─── Records to process ───

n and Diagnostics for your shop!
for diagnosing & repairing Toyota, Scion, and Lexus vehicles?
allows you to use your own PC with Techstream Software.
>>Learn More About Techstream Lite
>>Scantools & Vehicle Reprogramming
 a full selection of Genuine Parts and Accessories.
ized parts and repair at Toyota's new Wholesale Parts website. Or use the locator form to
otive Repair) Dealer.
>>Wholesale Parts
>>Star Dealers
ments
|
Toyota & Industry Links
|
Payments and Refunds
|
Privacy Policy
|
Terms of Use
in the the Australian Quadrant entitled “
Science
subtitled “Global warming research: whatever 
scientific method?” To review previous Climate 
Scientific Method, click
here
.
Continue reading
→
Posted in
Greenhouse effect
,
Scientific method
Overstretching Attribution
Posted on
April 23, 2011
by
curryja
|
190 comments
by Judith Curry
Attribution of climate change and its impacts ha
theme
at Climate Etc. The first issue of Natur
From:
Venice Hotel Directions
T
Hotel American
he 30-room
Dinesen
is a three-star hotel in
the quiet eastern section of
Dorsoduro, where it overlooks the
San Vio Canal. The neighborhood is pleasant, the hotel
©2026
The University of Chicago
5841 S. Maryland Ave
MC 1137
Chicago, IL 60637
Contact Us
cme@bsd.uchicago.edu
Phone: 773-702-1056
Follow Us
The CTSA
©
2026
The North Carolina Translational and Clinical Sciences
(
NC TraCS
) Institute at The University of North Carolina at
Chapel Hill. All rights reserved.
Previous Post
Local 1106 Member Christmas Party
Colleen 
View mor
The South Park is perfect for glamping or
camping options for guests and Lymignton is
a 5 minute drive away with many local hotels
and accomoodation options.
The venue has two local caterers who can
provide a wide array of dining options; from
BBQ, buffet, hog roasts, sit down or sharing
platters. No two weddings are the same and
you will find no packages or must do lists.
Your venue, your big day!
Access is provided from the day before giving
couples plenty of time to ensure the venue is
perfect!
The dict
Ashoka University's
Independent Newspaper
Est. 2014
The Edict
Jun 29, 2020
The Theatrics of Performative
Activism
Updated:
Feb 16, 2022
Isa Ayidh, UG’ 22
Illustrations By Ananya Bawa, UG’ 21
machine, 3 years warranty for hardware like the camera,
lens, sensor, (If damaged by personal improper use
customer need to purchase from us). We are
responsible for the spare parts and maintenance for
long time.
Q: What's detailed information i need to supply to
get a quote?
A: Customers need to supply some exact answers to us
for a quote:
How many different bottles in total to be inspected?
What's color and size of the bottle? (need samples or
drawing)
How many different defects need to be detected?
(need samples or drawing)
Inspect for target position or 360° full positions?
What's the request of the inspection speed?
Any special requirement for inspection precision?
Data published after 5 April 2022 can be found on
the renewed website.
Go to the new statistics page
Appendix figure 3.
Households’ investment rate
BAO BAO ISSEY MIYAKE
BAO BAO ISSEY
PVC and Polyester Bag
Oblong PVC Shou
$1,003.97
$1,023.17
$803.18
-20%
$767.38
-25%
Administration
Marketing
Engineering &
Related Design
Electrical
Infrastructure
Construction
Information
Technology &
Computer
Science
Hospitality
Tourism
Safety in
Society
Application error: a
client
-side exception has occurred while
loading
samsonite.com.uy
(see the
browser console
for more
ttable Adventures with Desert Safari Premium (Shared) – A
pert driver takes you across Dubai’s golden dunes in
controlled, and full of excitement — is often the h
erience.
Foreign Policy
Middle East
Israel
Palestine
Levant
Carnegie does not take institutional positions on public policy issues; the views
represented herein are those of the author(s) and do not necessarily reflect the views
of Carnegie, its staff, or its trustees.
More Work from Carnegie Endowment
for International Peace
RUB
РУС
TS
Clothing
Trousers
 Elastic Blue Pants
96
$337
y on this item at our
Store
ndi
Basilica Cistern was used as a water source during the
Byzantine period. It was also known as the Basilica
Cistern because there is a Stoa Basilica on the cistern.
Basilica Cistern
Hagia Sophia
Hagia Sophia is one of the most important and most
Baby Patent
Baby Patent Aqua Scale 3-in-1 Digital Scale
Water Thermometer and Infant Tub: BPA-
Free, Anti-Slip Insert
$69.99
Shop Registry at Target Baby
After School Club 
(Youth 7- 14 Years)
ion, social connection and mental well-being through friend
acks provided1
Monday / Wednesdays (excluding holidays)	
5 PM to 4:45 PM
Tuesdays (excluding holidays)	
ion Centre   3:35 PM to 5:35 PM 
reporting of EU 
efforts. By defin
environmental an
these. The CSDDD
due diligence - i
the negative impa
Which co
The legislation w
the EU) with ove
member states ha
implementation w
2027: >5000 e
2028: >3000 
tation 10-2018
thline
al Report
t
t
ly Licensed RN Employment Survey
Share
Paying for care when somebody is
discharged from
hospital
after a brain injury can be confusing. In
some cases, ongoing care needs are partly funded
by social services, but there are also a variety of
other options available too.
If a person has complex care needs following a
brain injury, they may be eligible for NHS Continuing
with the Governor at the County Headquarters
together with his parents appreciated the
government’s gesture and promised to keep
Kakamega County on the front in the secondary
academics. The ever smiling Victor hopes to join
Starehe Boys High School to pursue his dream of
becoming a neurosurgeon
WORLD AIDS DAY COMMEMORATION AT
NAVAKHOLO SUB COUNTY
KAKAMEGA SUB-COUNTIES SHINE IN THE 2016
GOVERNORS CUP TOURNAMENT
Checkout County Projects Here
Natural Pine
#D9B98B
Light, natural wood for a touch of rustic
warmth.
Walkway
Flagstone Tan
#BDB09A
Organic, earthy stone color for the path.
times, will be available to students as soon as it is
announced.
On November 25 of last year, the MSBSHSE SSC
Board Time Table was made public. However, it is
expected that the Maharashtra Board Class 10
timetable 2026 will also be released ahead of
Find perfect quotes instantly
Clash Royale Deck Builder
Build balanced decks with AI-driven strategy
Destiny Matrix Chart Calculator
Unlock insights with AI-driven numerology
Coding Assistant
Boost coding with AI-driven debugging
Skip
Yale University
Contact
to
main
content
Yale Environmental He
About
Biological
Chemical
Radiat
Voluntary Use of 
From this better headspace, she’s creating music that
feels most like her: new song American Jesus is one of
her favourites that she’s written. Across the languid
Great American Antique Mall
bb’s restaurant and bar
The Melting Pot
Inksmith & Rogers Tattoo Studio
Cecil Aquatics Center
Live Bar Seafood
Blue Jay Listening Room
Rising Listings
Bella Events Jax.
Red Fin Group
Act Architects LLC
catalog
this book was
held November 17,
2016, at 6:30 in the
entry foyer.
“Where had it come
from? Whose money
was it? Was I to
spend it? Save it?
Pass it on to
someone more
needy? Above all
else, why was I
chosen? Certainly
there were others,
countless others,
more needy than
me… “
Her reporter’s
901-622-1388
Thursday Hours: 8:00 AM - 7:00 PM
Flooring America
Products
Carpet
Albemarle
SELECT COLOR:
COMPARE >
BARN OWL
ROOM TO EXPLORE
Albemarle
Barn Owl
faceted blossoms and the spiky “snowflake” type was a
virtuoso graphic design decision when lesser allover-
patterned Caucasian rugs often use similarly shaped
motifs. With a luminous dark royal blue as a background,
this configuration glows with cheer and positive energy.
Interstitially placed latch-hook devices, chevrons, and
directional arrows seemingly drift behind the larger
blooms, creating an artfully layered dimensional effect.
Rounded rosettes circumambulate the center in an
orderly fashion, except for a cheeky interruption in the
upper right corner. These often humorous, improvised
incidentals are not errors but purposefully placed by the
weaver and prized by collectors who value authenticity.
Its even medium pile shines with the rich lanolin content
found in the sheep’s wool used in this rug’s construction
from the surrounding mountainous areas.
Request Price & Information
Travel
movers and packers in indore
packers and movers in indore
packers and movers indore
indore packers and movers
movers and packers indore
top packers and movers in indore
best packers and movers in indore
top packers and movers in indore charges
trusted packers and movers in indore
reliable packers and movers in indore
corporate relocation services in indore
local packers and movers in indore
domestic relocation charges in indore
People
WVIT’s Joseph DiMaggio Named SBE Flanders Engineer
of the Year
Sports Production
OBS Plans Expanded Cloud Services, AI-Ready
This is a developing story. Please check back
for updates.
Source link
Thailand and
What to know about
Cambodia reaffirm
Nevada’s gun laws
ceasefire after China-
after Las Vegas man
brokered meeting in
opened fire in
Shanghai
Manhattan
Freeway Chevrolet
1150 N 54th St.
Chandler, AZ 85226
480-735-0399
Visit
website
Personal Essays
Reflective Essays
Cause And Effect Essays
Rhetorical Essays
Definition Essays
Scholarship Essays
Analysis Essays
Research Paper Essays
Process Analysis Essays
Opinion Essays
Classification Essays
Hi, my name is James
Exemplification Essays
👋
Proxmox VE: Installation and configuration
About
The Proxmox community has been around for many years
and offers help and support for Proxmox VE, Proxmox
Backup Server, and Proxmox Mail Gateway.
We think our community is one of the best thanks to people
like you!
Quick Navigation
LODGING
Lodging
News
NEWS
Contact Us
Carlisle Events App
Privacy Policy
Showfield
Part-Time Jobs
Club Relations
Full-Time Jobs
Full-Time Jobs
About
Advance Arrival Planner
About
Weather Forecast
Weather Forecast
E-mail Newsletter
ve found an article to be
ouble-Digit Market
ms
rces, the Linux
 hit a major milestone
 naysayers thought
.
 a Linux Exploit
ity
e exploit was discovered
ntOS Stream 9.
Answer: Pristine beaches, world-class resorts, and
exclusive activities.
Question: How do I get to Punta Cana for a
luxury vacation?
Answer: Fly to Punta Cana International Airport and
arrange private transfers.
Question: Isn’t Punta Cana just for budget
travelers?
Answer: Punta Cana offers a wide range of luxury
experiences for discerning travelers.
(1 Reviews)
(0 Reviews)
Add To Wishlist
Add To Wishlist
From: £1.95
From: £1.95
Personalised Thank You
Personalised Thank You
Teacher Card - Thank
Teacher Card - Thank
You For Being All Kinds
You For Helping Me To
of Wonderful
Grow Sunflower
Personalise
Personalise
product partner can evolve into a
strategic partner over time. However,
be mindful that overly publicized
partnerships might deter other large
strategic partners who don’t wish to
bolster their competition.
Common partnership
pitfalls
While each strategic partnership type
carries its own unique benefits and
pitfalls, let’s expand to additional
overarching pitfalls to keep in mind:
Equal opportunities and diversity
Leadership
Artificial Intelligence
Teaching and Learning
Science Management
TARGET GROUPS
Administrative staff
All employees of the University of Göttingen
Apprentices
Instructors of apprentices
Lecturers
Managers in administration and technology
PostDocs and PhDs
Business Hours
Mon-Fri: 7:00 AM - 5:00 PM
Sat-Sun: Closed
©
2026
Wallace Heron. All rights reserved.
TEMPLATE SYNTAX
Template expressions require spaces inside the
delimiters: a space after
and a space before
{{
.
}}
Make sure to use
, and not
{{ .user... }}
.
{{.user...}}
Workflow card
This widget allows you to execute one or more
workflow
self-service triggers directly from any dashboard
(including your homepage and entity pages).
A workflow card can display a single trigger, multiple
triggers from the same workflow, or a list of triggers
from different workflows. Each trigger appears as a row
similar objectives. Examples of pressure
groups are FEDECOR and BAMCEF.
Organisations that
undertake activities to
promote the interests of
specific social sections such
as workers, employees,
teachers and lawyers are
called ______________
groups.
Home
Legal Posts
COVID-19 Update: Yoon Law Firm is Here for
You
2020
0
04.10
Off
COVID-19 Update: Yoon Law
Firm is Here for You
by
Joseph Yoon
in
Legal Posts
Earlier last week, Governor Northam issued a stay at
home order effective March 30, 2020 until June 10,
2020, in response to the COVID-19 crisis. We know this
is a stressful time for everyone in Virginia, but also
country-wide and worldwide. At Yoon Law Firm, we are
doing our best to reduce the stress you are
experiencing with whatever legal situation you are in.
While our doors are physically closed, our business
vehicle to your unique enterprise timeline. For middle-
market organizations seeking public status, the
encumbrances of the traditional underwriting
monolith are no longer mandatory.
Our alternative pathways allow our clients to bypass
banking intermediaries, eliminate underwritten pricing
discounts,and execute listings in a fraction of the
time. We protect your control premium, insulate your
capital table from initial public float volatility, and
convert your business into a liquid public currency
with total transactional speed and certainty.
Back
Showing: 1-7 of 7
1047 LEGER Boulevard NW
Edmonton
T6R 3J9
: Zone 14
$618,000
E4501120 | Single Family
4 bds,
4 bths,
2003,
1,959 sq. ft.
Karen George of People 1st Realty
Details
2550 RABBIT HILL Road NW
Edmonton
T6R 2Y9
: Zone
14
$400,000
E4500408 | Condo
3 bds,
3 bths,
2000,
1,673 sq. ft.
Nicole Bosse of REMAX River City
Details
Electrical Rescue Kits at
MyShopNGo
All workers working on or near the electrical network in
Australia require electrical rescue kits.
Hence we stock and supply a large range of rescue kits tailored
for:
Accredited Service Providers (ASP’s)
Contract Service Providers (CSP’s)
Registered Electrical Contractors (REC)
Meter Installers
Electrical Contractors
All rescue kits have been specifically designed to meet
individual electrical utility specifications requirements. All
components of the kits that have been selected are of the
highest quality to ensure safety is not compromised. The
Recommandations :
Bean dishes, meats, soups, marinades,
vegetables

───

* [What you are asked to do]
Filter the entries down to the lines that include the string "when".

* [Solution for this exercise]
Paying for care when somebody is
virtuoso graphic design decision when lesser allover-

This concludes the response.